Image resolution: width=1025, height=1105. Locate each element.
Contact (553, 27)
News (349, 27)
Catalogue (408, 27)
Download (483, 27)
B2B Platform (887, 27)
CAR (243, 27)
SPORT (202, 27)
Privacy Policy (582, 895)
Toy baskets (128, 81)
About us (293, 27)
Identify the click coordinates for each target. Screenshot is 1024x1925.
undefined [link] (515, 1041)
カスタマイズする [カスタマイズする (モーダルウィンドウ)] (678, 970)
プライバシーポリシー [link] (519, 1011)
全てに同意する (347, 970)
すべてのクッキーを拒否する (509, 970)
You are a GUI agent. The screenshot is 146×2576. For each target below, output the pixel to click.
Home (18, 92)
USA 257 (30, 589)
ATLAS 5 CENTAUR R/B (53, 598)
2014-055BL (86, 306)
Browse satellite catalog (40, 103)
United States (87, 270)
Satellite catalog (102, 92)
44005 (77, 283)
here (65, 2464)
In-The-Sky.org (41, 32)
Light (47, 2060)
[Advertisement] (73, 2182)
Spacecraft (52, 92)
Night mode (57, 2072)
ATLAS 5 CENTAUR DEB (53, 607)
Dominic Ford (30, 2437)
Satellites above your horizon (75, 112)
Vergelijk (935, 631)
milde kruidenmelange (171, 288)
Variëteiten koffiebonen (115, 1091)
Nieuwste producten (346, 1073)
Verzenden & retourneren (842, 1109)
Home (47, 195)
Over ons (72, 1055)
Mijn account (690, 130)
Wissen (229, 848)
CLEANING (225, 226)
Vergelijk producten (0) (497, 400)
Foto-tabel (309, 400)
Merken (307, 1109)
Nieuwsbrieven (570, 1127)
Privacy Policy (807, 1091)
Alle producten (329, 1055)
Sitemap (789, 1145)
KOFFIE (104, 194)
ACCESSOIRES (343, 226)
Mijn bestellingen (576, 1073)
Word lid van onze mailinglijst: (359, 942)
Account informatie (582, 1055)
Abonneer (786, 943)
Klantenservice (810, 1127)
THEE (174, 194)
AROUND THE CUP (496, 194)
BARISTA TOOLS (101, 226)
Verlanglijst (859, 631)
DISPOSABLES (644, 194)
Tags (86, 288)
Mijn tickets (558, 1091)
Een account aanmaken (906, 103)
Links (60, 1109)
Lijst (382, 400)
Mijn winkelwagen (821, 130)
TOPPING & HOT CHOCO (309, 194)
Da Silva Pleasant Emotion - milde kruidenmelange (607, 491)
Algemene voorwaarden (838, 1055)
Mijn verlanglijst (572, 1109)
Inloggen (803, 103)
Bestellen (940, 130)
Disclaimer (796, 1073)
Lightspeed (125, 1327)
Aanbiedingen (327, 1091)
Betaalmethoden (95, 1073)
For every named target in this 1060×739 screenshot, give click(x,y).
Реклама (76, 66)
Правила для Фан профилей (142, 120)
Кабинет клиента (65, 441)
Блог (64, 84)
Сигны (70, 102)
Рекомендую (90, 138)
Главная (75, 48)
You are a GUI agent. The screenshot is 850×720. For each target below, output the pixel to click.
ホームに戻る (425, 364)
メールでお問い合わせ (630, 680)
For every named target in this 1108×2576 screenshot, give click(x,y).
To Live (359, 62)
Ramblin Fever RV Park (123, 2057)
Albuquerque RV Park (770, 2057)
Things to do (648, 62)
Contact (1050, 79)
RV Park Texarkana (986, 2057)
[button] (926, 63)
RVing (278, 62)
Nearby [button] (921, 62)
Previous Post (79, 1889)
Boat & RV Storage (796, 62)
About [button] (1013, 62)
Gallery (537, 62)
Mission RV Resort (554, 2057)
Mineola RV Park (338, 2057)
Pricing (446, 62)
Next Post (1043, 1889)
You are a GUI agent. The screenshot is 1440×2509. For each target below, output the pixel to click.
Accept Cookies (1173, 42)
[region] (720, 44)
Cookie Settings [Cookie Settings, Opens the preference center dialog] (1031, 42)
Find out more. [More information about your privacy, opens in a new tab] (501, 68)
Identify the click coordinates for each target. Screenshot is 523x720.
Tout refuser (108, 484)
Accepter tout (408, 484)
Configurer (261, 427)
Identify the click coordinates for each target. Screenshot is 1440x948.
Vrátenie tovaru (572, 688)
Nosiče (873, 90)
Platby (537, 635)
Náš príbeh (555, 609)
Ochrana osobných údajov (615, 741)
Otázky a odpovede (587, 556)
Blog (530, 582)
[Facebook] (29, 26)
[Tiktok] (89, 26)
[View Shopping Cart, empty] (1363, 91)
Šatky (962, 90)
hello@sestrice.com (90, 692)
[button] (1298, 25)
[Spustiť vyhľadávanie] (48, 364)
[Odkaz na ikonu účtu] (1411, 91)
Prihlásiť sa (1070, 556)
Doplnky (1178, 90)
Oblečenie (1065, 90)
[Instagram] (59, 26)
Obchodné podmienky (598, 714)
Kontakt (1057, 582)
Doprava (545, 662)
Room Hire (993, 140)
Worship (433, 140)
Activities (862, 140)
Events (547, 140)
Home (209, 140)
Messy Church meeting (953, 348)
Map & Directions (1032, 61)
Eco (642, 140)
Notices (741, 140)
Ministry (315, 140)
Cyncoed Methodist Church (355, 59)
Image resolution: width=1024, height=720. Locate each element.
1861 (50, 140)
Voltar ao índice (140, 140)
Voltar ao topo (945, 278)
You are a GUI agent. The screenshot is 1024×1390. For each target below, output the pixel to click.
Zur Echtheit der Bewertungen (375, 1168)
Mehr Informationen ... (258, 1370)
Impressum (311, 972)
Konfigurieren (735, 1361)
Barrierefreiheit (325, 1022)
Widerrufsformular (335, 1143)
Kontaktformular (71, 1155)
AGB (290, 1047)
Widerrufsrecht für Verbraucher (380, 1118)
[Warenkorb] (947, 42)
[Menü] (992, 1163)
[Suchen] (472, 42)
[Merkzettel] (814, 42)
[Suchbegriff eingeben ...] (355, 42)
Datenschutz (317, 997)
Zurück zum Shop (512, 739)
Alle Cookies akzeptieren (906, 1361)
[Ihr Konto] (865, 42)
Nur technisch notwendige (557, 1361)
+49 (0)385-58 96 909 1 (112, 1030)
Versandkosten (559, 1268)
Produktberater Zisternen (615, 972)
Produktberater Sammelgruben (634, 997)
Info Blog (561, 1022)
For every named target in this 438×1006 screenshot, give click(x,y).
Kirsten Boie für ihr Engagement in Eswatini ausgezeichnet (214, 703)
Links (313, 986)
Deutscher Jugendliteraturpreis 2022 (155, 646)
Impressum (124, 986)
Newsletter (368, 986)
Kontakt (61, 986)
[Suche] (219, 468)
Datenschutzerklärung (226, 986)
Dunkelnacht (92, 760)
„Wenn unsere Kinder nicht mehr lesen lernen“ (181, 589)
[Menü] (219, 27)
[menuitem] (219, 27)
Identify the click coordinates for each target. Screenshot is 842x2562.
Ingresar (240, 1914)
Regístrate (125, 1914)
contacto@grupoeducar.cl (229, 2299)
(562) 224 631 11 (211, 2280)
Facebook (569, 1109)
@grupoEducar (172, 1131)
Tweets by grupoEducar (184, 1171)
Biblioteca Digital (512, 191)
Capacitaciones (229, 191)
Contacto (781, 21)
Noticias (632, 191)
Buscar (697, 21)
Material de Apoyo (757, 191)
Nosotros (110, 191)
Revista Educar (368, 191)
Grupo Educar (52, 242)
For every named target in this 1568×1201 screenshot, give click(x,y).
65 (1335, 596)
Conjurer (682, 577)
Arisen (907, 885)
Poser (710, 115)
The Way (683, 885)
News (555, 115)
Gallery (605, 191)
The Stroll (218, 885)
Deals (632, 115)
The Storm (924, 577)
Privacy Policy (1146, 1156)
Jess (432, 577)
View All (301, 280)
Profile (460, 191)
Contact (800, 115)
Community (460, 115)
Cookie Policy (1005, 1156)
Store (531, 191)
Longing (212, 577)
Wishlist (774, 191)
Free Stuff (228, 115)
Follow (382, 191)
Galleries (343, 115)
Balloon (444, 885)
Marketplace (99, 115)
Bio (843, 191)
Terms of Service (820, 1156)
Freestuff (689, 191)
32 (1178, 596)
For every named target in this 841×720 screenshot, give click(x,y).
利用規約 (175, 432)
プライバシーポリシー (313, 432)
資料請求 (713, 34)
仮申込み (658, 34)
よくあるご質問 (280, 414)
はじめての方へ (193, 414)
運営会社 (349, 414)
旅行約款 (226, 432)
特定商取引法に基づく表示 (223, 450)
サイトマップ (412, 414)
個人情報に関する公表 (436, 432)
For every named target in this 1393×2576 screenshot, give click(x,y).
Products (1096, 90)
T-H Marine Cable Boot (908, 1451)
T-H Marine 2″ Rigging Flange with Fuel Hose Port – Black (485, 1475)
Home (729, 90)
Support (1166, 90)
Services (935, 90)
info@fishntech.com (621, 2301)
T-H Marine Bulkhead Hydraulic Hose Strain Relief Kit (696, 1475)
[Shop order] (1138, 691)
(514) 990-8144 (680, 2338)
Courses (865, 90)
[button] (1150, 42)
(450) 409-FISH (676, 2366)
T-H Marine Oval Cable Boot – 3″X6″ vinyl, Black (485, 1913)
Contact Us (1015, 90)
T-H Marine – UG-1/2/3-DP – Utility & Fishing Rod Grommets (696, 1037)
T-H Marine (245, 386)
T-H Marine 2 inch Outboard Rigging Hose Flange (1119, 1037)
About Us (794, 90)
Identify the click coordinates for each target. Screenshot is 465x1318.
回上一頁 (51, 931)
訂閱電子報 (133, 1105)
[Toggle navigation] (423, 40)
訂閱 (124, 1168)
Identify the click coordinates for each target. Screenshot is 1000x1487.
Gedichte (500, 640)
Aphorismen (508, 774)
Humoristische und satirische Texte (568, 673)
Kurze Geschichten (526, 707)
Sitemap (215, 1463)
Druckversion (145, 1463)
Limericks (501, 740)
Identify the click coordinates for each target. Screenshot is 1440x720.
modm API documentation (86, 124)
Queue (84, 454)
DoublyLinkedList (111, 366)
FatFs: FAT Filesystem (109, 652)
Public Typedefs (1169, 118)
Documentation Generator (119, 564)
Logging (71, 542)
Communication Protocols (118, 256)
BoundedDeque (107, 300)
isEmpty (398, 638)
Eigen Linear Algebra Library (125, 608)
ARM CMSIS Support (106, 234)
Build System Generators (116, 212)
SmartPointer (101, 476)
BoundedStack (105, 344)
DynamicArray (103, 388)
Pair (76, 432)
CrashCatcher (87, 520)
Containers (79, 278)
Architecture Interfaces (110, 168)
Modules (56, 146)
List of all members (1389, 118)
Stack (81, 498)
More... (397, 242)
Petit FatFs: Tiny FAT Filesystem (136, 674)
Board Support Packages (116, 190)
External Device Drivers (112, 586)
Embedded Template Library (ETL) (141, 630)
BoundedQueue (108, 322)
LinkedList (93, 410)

_ _ _ _ _ _ _

__Your objective__
Nothing beyond the line containing "ATLAS 5 CENTAUR R/B (53, 598)" is to be output; the lines above, from the first one onward to that line, are to be transcribed exactly.

__The completed task__
Image resolution: width=1025, height=1105. Locate each element.
Contact (553, 27)
News (349, 27)
Catalogue (408, 27)
Download (483, 27)
B2B Platform (887, 27)
CAR (243, 27)
SPORT (202, 27)
Privacy Policy (582, 895)
Toy baskets (128, 81)
About us (293, 27)
Identify the click coordinates for each target. Screenshot is 1024x1925.
undefined [link] (515, 1041)
カスタマイズする [カスタマイズする (モーダルウィンドウ)] (678, 970)
プライバシーポリシー [link] (519, 1011)
全てに同意する (347, 970)
すべてのクッキーを拒否する (509, 970)
You are a GUI agent. The screenshot is 146×2576. For each target below, output the pixel to click.
Home (18, 92)
USA 257 (30, 589)
ATLAS 5 CENTAUR R/B (53, 598)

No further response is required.